The New Model is modular and composable:

  • MCP provides standardized data connectivity
  • Skills provide portable domain expertise
  • AI models orchestrate between them

This architecture solves several critical problems:

  • The Integration Problem: Instead of N×M custom integrations (every AI with every data source), you build once using MCP standards.
  • The Knowledge Problem: Instead of embedding expertise in impossible-to-maintain prompts, you encode it in shareable, versionable Skills.
  • The Compliance Problem: Instead of hoping AI behaves correctly, you build guardrails into the architecture itself through logged MCP calls and validated Skills.
  • The Scaling Problem: Adding new data sources or capabilities becomes dramatically easier when you're working with standards rather than custom code.

What This Means for Your Organization

If you're considering AI implementation, the MCP + Skills framework offers a practical path forward:

Implementation path

Start with MCP for your critical data sources. Identify the 3–5 systems your AI must access — whether that's your CRM, databases, document repositories, or external APIs — and build or use existing MCP servers for them.

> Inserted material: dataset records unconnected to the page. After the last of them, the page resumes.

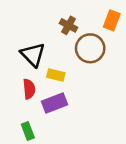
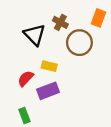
black triangle: (33, 55) -> (35, 35), moved
red semicircle: (29, 89) -> (26, 78), turned -132

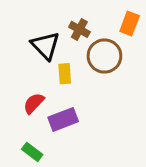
yellow rectangle: (49, 66) -> (65, 74), moved, turned 72
green rectangle: (24, 116) -> (32, 152), turned -32

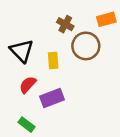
orange rectangle: (130, 24) -> (106, 19), turned 54
black triangle: (45, 46) -> (22, 51), moved

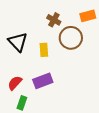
red semicircle: (28, 85) -> (15, 83), moved
green rectangle: (27, 125) -> (22, 103), turned 72

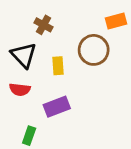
brown cross: (54, 20) -> (44, 25), moved
red semicircle: (15, 83) -> (20, 89), moved, turned -126

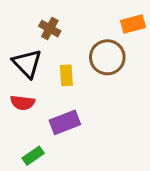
green rectangle: (29, 136) -> (33, 156), turned 36

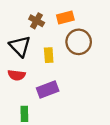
orange rectangle: (133, 24) -> (65, 17), moved
green rectangle: (33, 156) -> (24, 114), turned -56

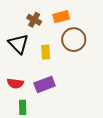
red semicircle: (17, 75) -> (15, 83), moved

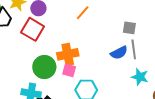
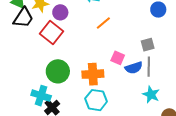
gray square: (129, 28) -> (148, 45), turned -32
orange cross: (68, 54) -> (93, 74), moved
pink square: (69, 70) -> (118, 58), moved

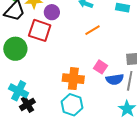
red square: (51, 32) -> (40, 30), turned -30
green circle: (58, 71) -> (15, 49), moved

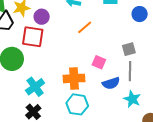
blue semicircle: (115, 79) -> (111, 83), moved
cyan cross: (19, 91) -> (35, 87), moved, turned 36

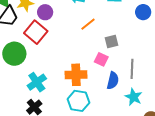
red square: (33, 37) -> (36, 32), turned 30
gray square: (129, 49) -> (112, 42), moved
blue semicircle: (111, 83) -> (113, 81), turned -60

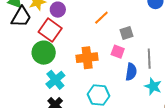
green circle: (14, 54) -> (44, 53), moved
orange cross: (76, 75) -> (87, 58), moved

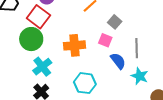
gray square: (126, 33) -> (115, 22), turned -32
blue semicircle: (131, 72) -> (118, 61), turned -48

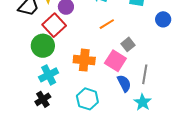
pink square: (105, 40) -> (115, 61), size x1.5

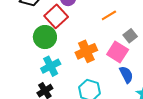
orange cross: (84, 60) -> (86, 51), turned -30

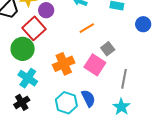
cyan cross: (51, 66) -> (28, 78), turned -30
blue semicircle: (126, 75) -> (88, 98), moved

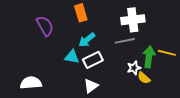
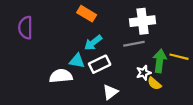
orange rectangle: (81, 13) -> (87, 14), turned -42
purple semicircle: (45, 26) -> (25, 28), moved, turned -150
white semicircle: (31, 83) -> (61, 76), moved
white triangle: (91, 86) -> (110, 92), moved

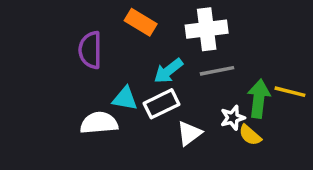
white cross: (143, 21) -> (207, 29), moved
purple semicircle: (25, 28) -> (90, 50), moved
cyan arrow: (93, 43) -> (168, 71), moved
white triangle: (110, 92) -> (189, 133), moved

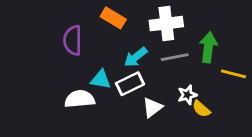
green arrow: (259, 99) -> (208, 47), moved

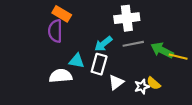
orange rectangle: (113, 18) -> (62, 14), moved
green arrow: (208, 47) -> (162, 50), moved, turned -70
white rectangle: (130, 84) -> (99, 64), turned -48
white star: (187, 95) -> (142, 87), moved

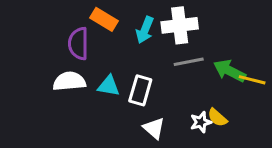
orange rectangle: (62, 14) -> (104, 19), moved
cyan arrow: (103, 44) -> (145, 30), moved, turned -30
white semicircle: (61, 76) -> (69, 81), moved
white triangle: (116, 82) -> (154, 128), moved, turned -42

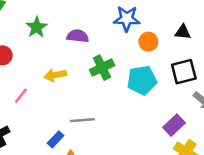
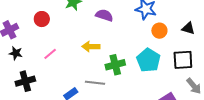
green cross: (102, 68) -> (115, 65), moved
yellow arrow: (55, 75) -> (91, 46), moved
cyan pentagon: (142, 80) -> (148, 60), turned 30

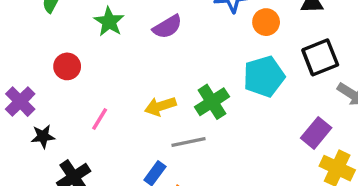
purple semicircle: (104, 15) -> (167, 27), turned 150
yellow arrow: (91, 46) -> (160, 106), moved
cyan pentagon: (148, 60) -> (264, 76), turned -30

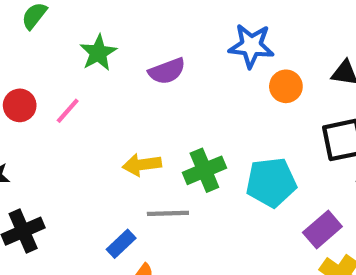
red circle: (67, 66) -> (20, 105), moved
cyan pentagon: (264, 76) -> (271, 182), moved
pink line: (100, 119) -> (68, 111), moved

Develop Skills for your key workflows. Work with domain experts to document their methodologies in Skills. A good first project is often report generation or data analysis where workflows are established but time-consuming.

Combine them for end-to-end automation. Once you have both data access and encoded expertise, you can build AI agents that truly understand your business.

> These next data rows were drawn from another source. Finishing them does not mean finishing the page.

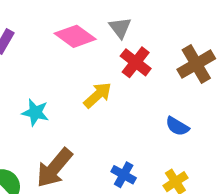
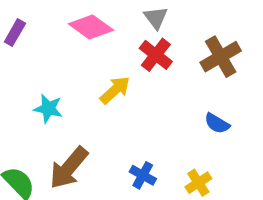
gray triangle: (120, 28) -> (156, 18), moved
blue semicircle: (177, 126) -> (217, 123), moved

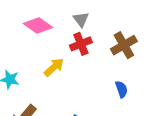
red cross: (156, 55) -> (81, 44), turned 30
blue semicircle: (217, 123) -> (121, 89), turned -140

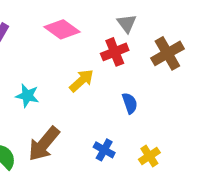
gray triangle: (81, 19) -> (127, 23), moved
blue semicircle: (121, 89) -> (130, 103), moved

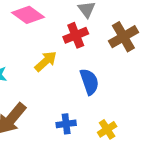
blue semicircle: (130, 103) -> (89, 82), size x1.4
blue cross: (104, 150) -> (66, 124), turned -36

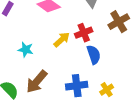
red cross: (76, 35) -> (84, 33), moved
blue cross: (66, 124) -> (77, 86), size x1.5

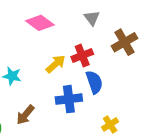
brown arrow: (37, 82) -> (25, 115), size x0.7
blue cross: (77, 86) -> (69, 99), moved

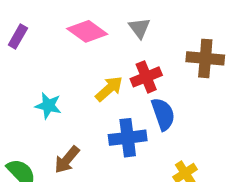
gray triangle: (92, 18) -> (139, 28), moved
brown cross: (125, 42) -> (205, 58), turned 35

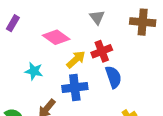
pink diamond: (87, 31) -> (56, 37), moved
brown cross: (205, 58) -> (143, 22), moved
blue cross: (128, 138) -> (75, 88), moved

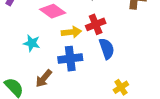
yellow arrow: (76, 59) -> (71, 32), turned 36

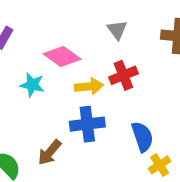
cyan star: (32, 43) -> (32, 85), moved
blue semicircle: (107, 49) -> (142, 137), moved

Choose Your Implementation Path:

  • Use existing standards: Adopt Anthropic's MCP and Skills implementations if they fit your needs
  • Build custom solutions: Like Keiji AI, implement these architectural patterns in your own infrastructure optimized for your domain
  • Hybrid approach: Use standard MCP for common integrations, custom implementations for specialized needs

The power lies in the architecture, not the specific implementation. The best part? Because MCP is an open standard and the modular patterns are universal, you're not locked into any single vendor. Build once, benefit across your entire AI stack, regardless of which LLMs or platforms you choose to use.

The Road Ahead

We're in the early days, but adoption is accelerating. Thousands of MCP servers exist, and major AI companies are adopting these patterns. Industries from healthcare to finance are building their own implementations.

The key insight: These aren't proprietary features — they're emerging as architectural standards for AI agent design. Whether you call it "MCP" or build your own protocol, standardized tool calling with secure sandboxes is becoming universal. Whether you call them "Skills" or "modules" or "guidance," separating domain expertise from prompts is proving essential.

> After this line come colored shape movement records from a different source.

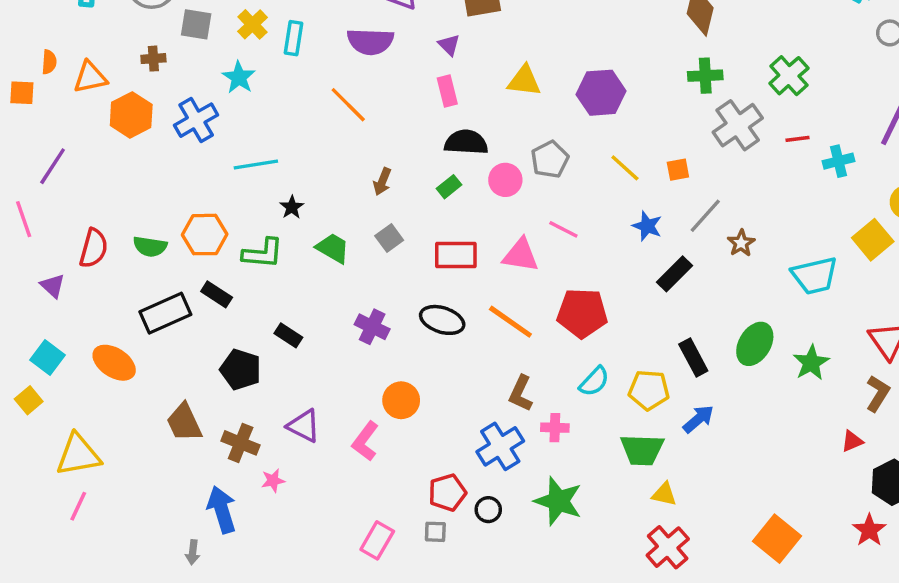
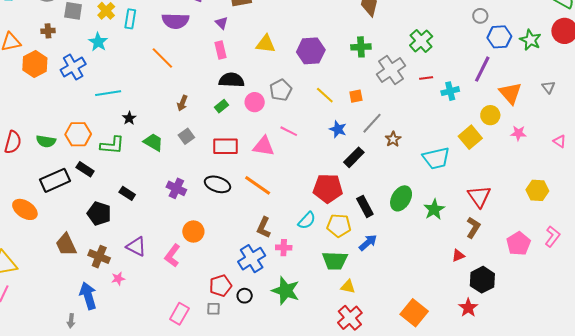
green cross: (705, 76) -> (361, 47), moved
red pentagon: (582, 313) -> (328, 188), moved

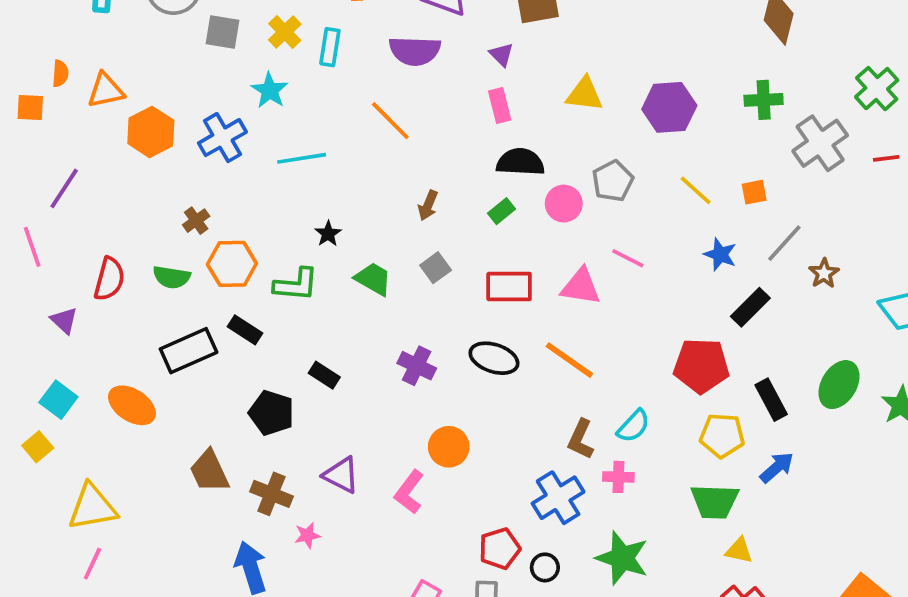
brown cross: (48, 31) -> (196, 221), moved, turned -32
cyan line: (108, 93) -> (302, 158), moved
cyan semicircle: (307, 220) -> (633, 426), moved

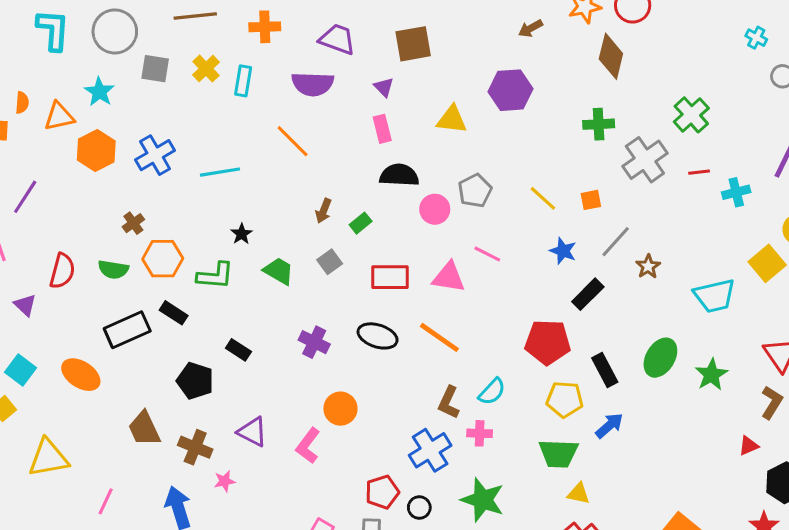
cyan star: (270, 90) -> (99, 92), moved
purple hexagon: (669, 107) -> (510, 90), moved
green rectangle: (502, 211) -> (361, 223), moved
pink line: (92, 564) -> (106, 501), moved

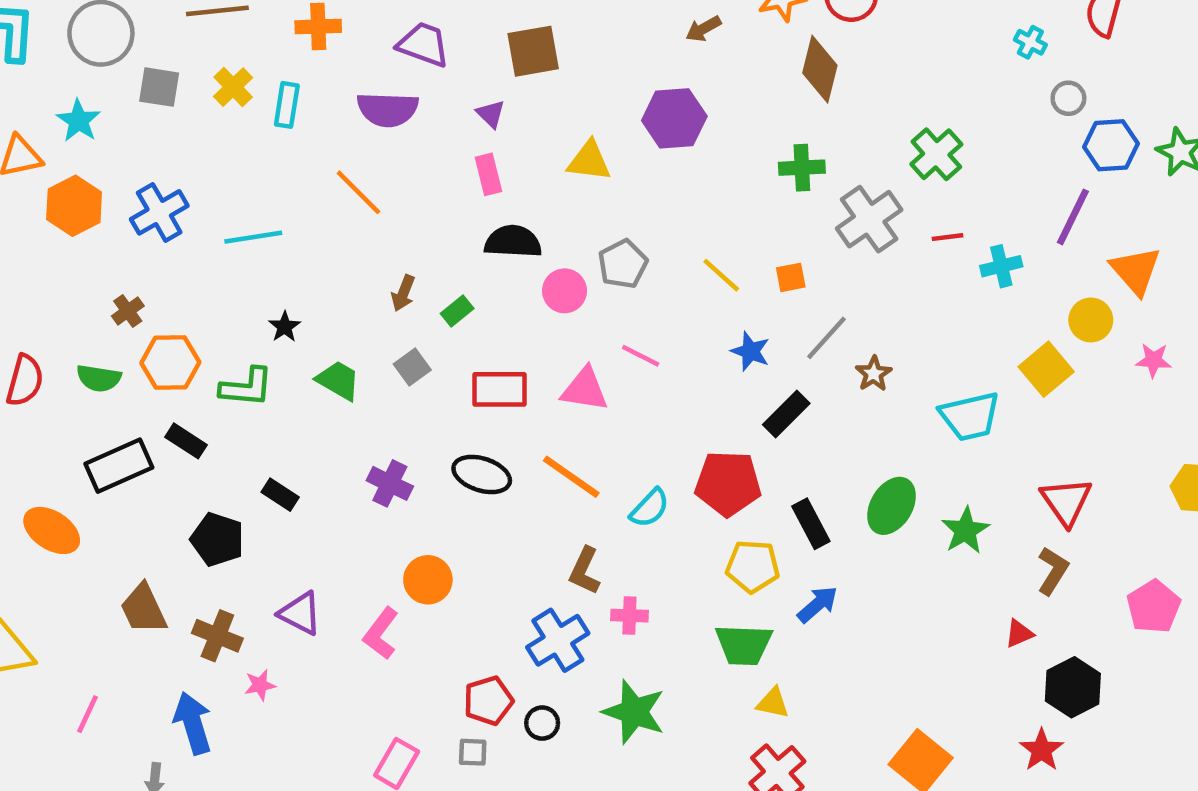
cyan semicircle: (492, 392) -> (650, 508), moved

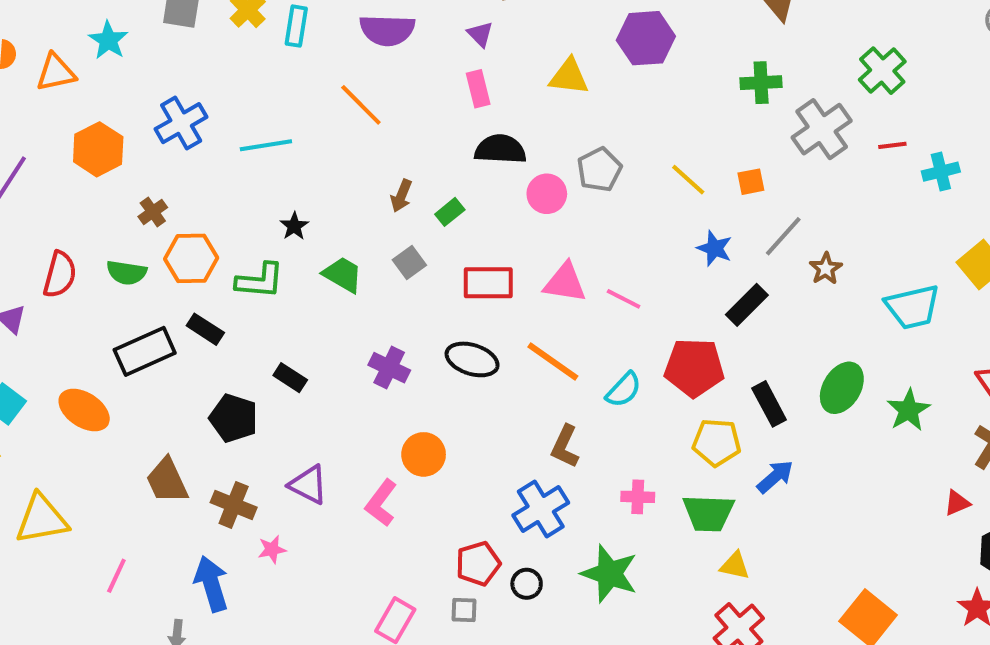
orange hexagon: (74, 206) -> (98, 149), moved
pink line: (641, 356) -> (624, 299), moved
pink cross: (629, 616) -> (638, 497), moved

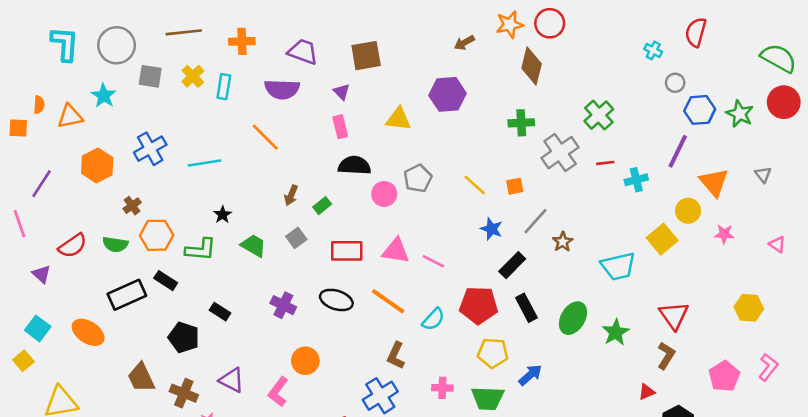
red semicircle: (60, 275) -> (73, 246), turned 40
black rectangle: (769, 404) -> (526, 308), moved

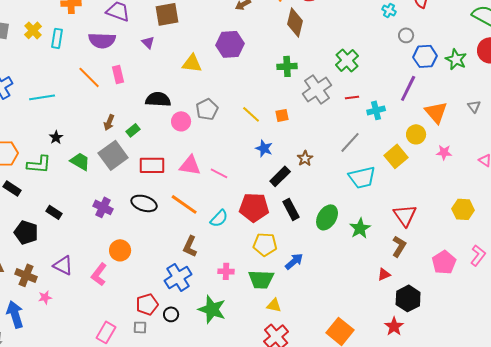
pink rectangle: (340, 127) -> (118, 74), moved
gray line: (535, 221) -> (350, 142), moved
gray square: (296, 238) -> (113, 155), size x1.8
brown star: (563, 242) -> (305, 158), moved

Companies like Keiji AI with TrialMind prove you can implement these principles in your own systems, optimized for your domain, without vendor lock-in.

The promise: AI that's connected, knowledgeable, compliant, and actually useful for your organization's specific work. That's not a distant future — it's happening now.

Key Takeaways

  • MCP is an open standard for standardized data connectivity — a protocol concept, not proprietary software
  • Skills represent the pattern of modular, domain-specific expertise packages — an architectural approach applicable to any AI system
  • Together, these concepts enable AI that's both connected to data and knows how to use it properly
  • Implementation flexibility: TrialMind demonstrates these principles can be implemented in custom platforms optimized for specific domains (clinical research, in their case)
  • Core concepts are universal: Secure sandboxes + tool calling + modular knowledge = effective AI agent architecture
  • Critical for compliance: Built-in audit trails and validated workflows make AI suitable for regulated industries
  • The future: Not about specific vendors, but about architectural patterns for building capable, trustworthy AI agents

The Bottom Line: Whether you use Anthropic's implementation, build your own like Keiji AI did, or use another provider's tools, the architectural principles of separating data access from domain expertise are what make AI agents truly effective in production environments.